Kalitta has won national events in all three of the major hot rod associations
(four if you counted NASCAR), and was an IHRA Top Fuel World Champion
in 1979 and 1982. If you asked the forty-plus year veteran his favorite
win, we're somewhat sure that he would answer the 1964 Bakersfield U.S.
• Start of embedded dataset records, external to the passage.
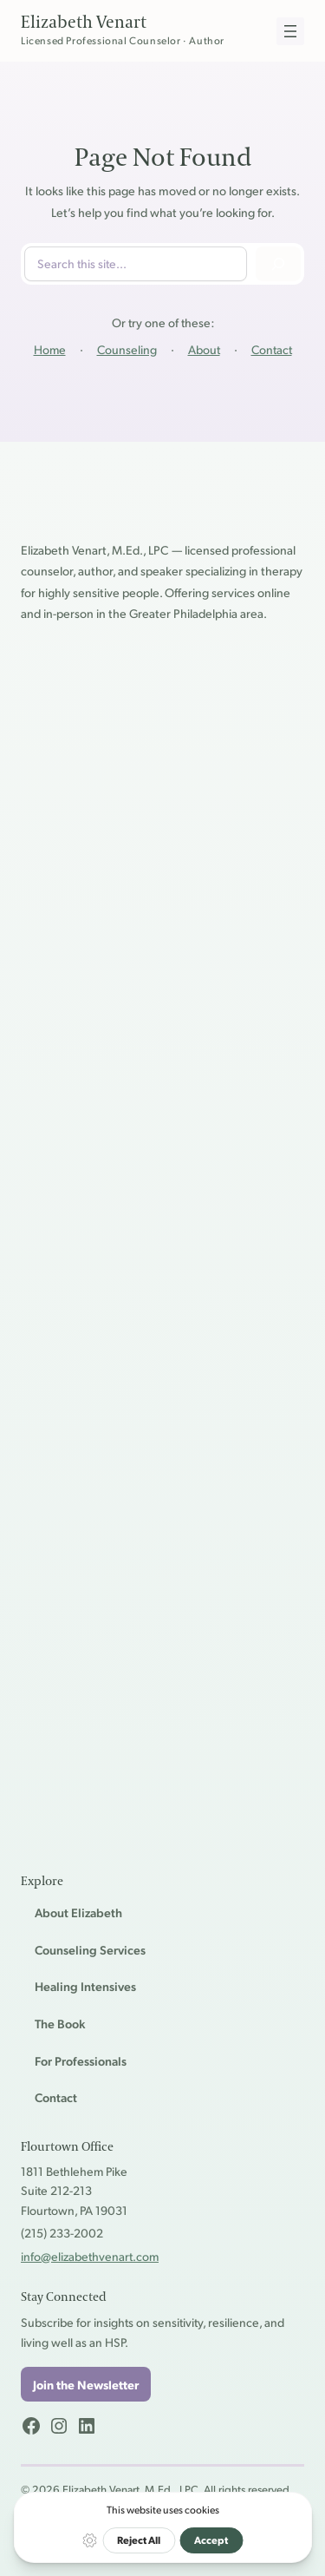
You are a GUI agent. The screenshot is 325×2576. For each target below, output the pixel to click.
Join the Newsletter (86, 2384)
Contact (271, 349)
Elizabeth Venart (83, 22)
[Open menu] (290, 31)
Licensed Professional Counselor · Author (122, 40)
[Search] (278, 264)
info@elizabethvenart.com (90, 2256)
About (204, 349)
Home (50, 349)
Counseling (127, 349)
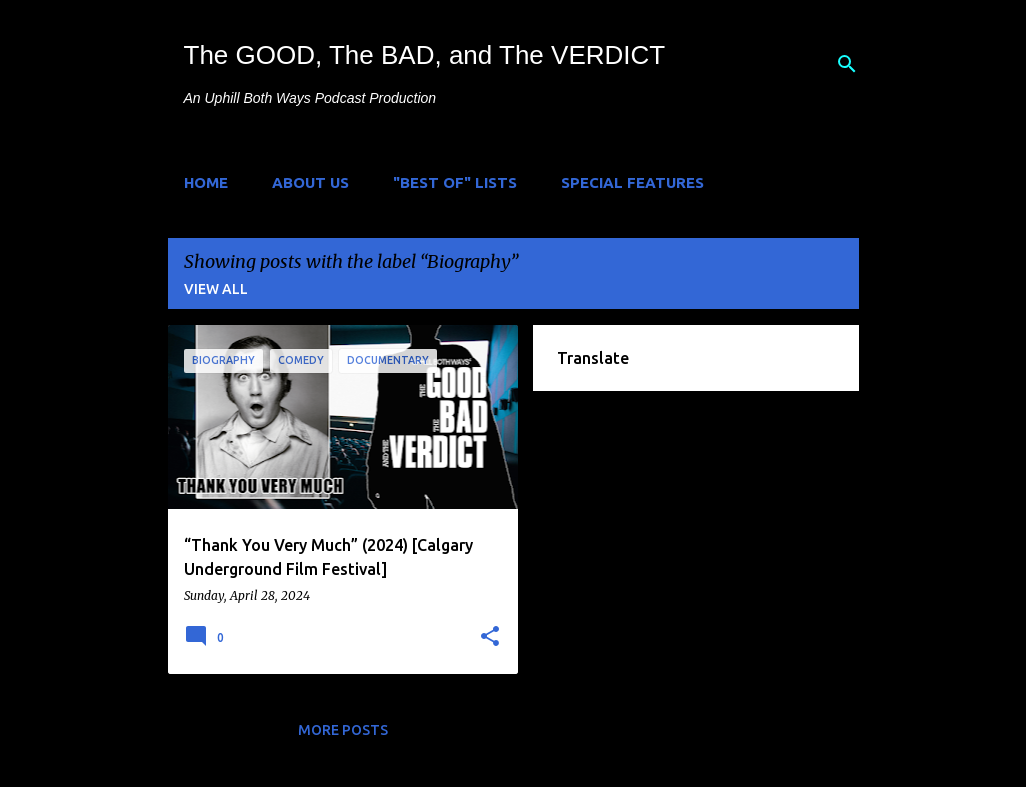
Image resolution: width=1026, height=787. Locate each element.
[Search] (847, 64)
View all (216, 289)
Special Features (632, 182)
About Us (310, 182)
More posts (343, 730)
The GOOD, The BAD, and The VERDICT (425, 55)
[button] (490, 637)
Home (206, 182)
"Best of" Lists (455, 182)
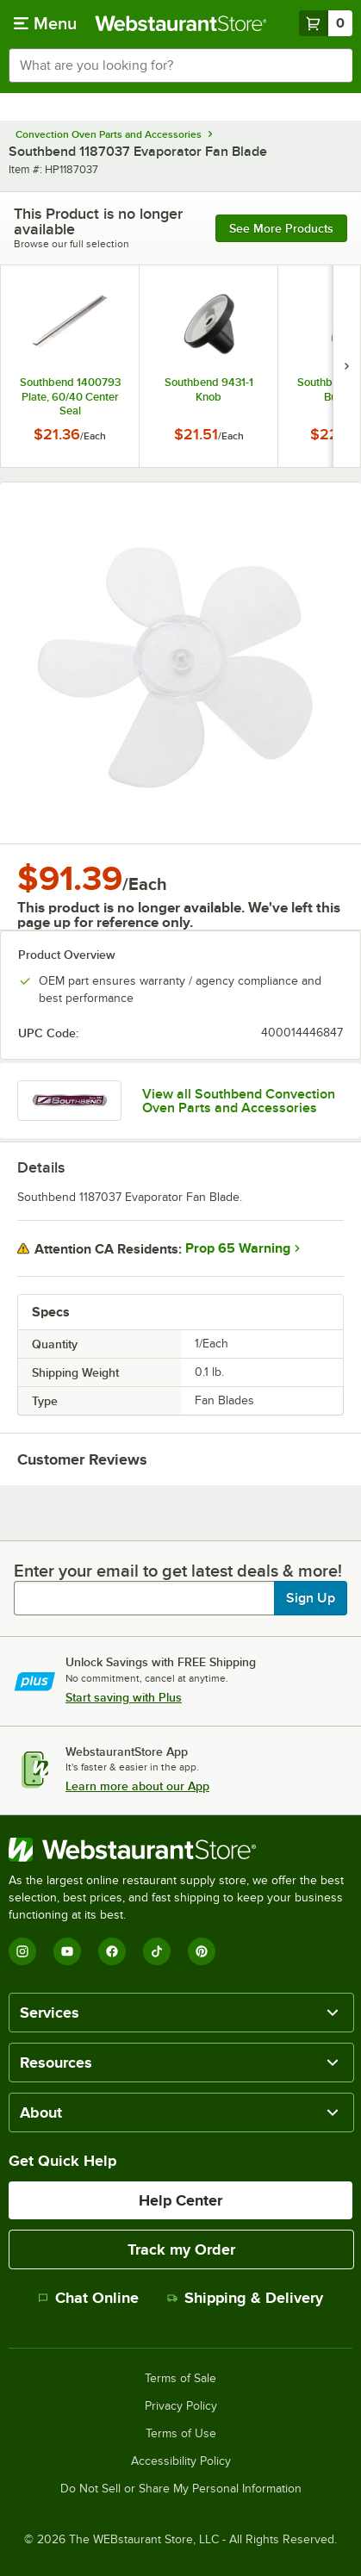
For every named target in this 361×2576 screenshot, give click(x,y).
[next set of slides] (346, 366)
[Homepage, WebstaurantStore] (181, 23)
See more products (281, 228)
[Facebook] (112, 1951)
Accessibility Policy (181, 2461)
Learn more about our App (137, 1786)
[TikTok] (157, 1951)
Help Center (180, 2200)
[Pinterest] (201, 1951)
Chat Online (88, 2297)
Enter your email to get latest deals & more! (178, 1570)
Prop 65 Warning (237, 1248)
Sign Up (310, 1598)
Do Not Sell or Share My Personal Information (181, 2489)
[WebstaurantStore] (180, 1850)
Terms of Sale (180, 2379)
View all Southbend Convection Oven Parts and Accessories (238, 1101)
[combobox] (180, 65)
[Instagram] (22, 1951)
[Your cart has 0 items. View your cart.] (325, 23)
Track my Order (181, 2249)
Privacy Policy (181, 2406)
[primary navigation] (45, 23)
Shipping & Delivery (245, 2297)
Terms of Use (181, 2434)
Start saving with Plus (123, 1697)
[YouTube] (67, 1951)
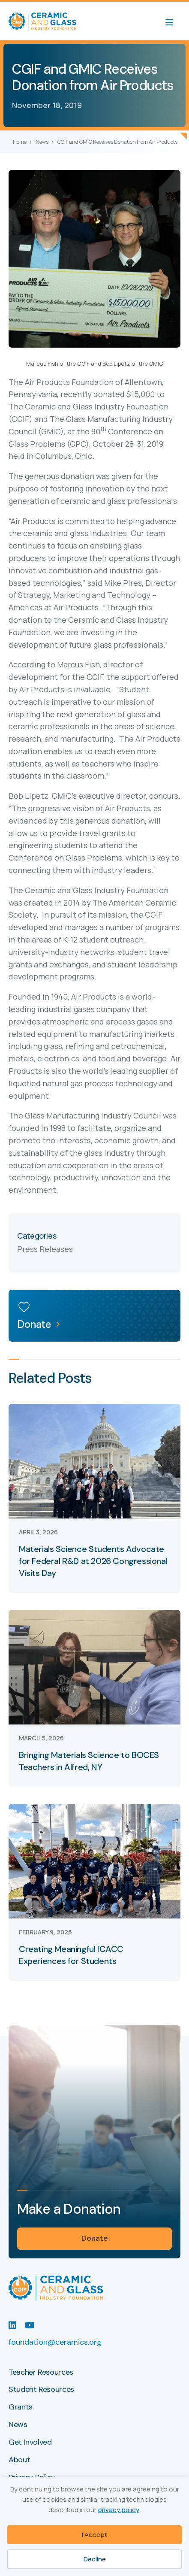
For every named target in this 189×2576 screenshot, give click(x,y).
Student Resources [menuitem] (41, 2389)
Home (20, 141)
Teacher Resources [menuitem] (41, 2372)
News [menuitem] (18, 2425)
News (42, 141)
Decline (95, 2559)
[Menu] (173, 21)
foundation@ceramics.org (55, 2342)
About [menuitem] (19, 2460)
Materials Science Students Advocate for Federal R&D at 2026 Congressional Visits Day (93, 1561)
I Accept (94, 2534)
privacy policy (118, 2509)
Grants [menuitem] (21, 2407)
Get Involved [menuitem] (30, 2442)
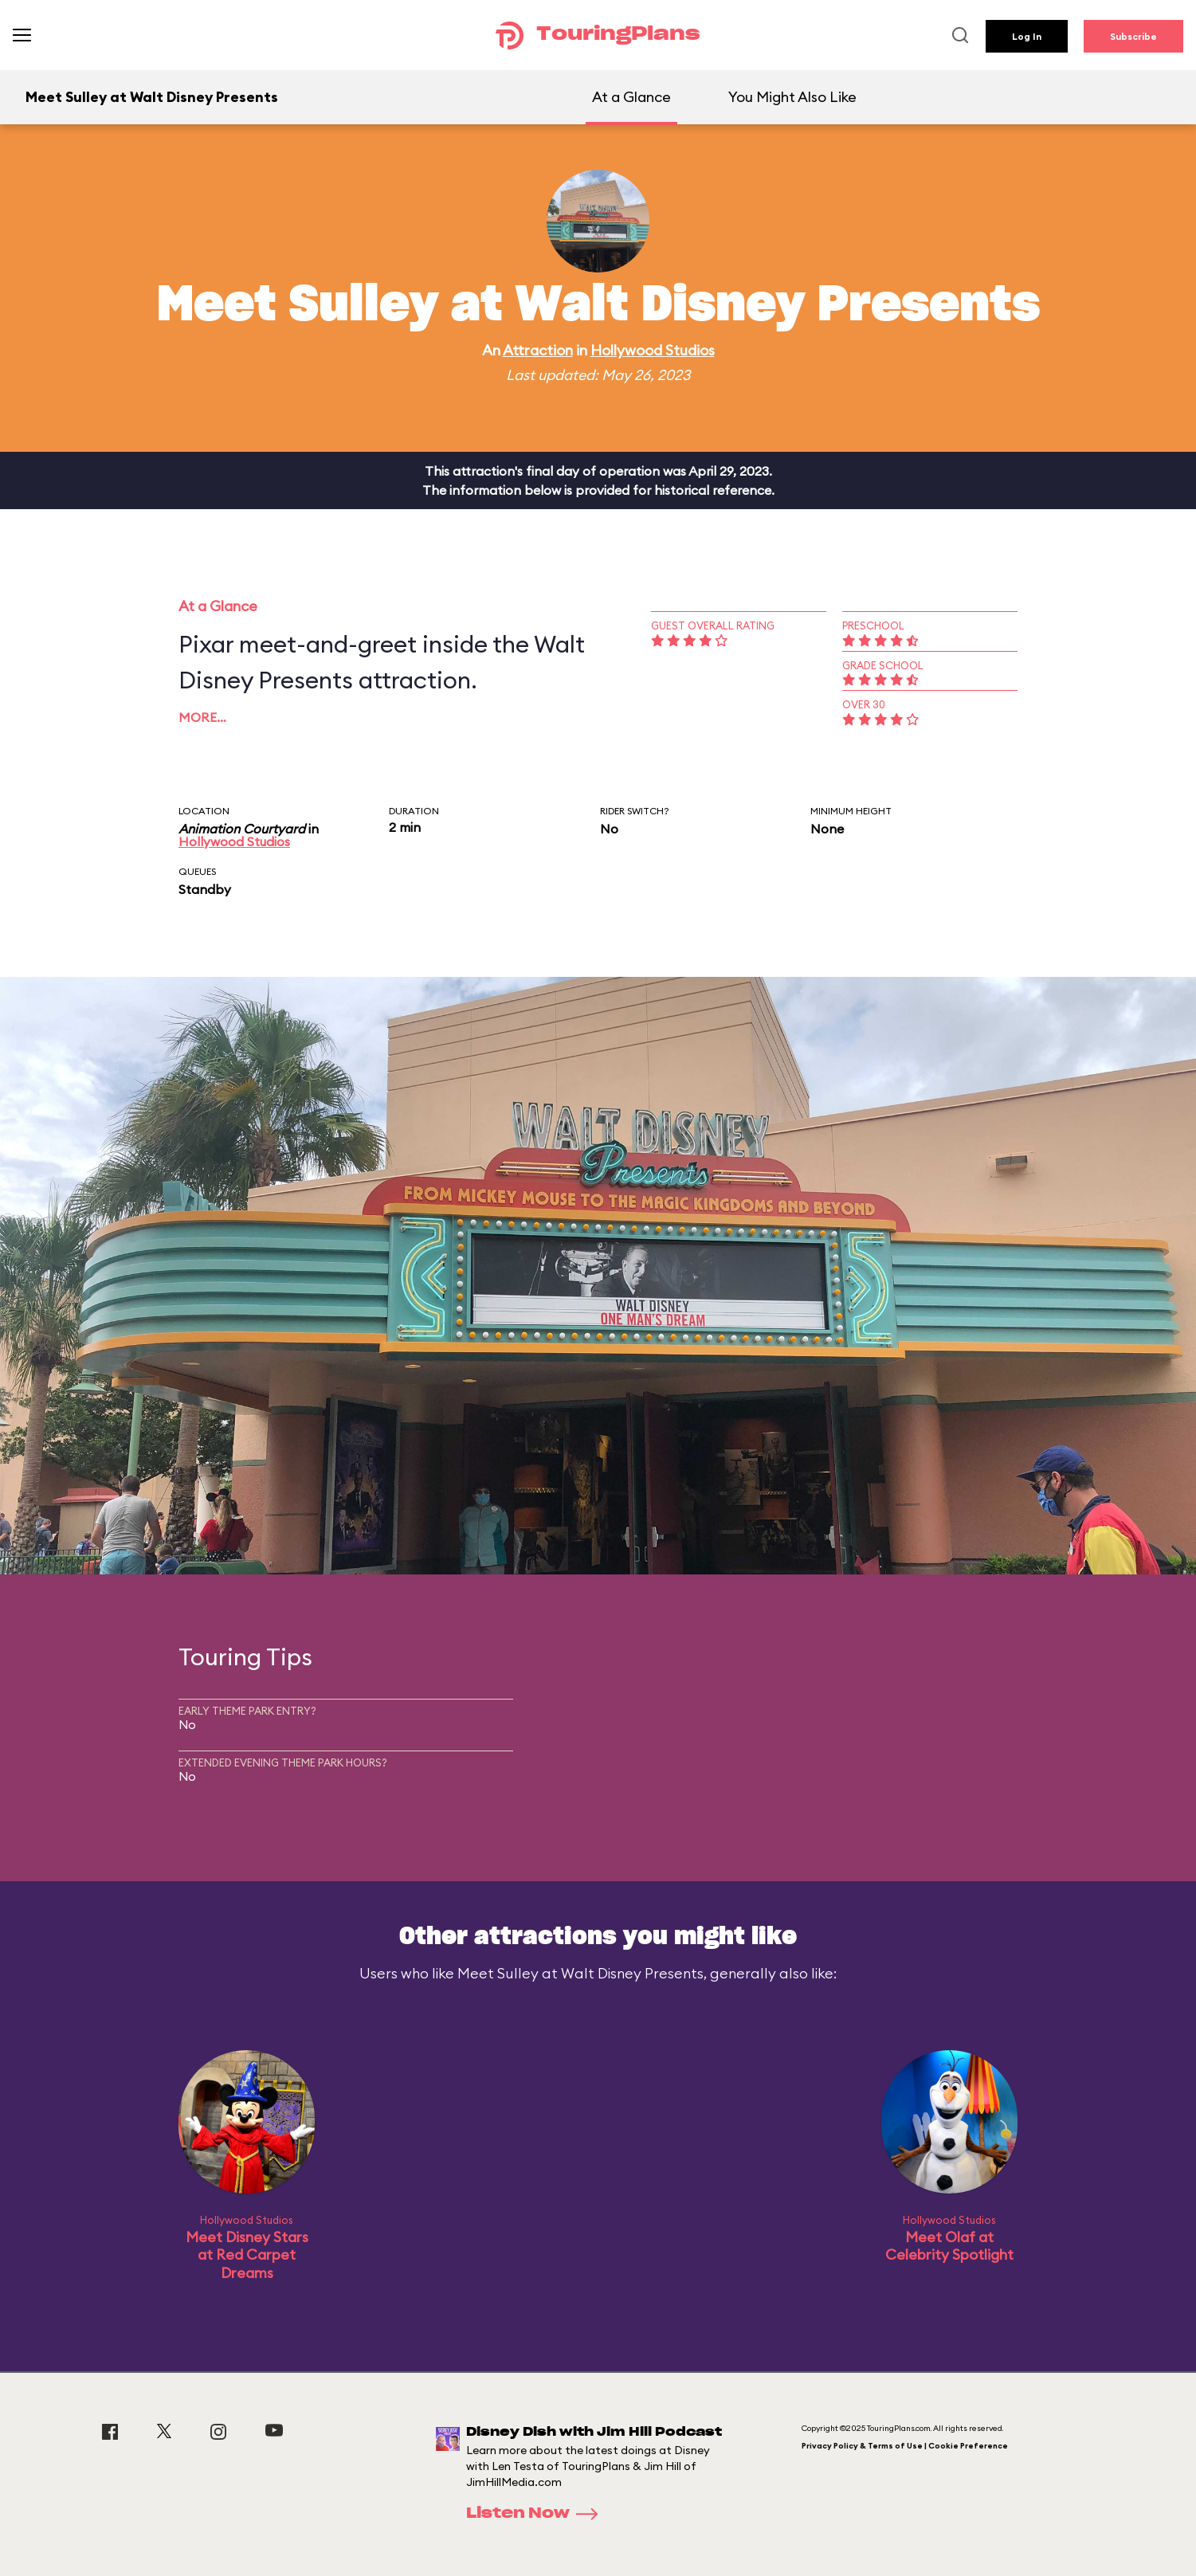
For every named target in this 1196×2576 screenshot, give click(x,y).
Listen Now (537, 2514)
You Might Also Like (792, 97)
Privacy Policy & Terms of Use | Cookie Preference (905, 2446)
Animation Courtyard (241, 829)
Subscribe (1133, 36)
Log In (1026, 36)
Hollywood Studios (652, 350)
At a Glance (631, 97)
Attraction (538, 350)
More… (202, 717)
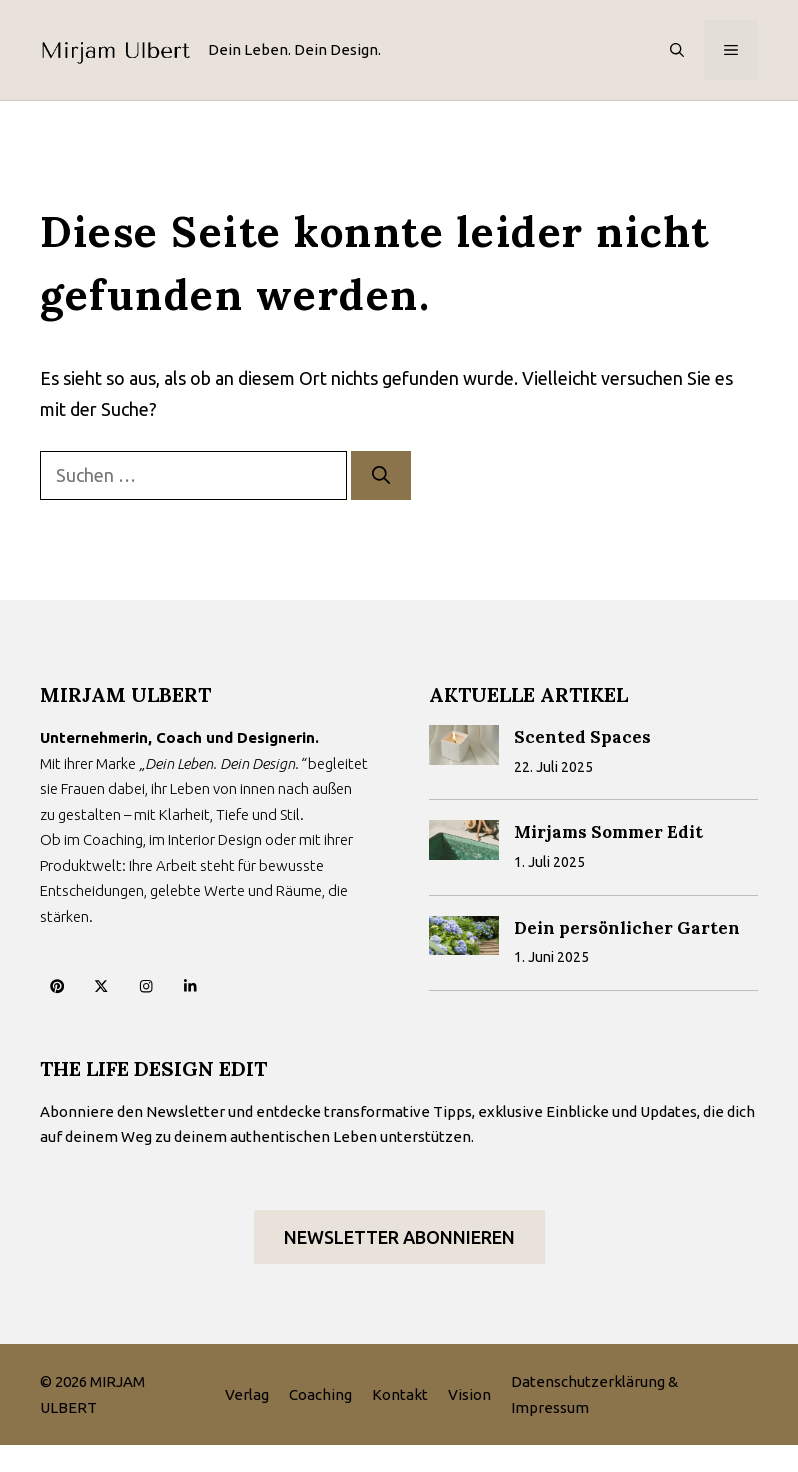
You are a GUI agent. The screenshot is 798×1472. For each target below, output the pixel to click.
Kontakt (400, 1394)
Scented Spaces (582, 737)
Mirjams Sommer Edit (608, 832)
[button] (677, 50)
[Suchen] (381, 475)
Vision (469, 1394)
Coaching (320, 1394)
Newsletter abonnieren (399, 1237)
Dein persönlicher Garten (627, 928)
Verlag (247, 1394)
Fuel and Gas Championships, but if not that, then the 1994 NHRA Nationals
where he beat another great, veteran Eddie Hill, in the final.
22. PETE ROBINSON
As most know, "Sneaky Pete" Robinson, with the possible exception of
Connie Kalitta, was Top Fuel's best Ford racer. Robinson did win the
inaugural NHRA Summernationals at York U.S. 30 with a Ford, but that
was not the final national event win by a member of that breed. In September
of 1970, Robinson won the AHRA All-American at Bristol, Tenn., closing
the book on winning Fords.
It can be said that just before his death at the 1971 NHRA Winternationals,
Robinson might've bagged another big event win with a FoMoCo powerplant.
He ran the quickest elapsed time ever for a Ford (at the time) at the
AHRA Grand American at Lions Dragstrip in January when he qualified
No. 1 with a 6.50, but lost early due to mechanical trouble. On his
death lap at Pomona, Robinson ran a 6.77, which was good for the fourth
spot (I think). The air dam under the engine that assisted Robinson
on the Lions 6.50 was suspected in creating conditions where Robinson
slammed into the guardrail in the Pomona speed traps.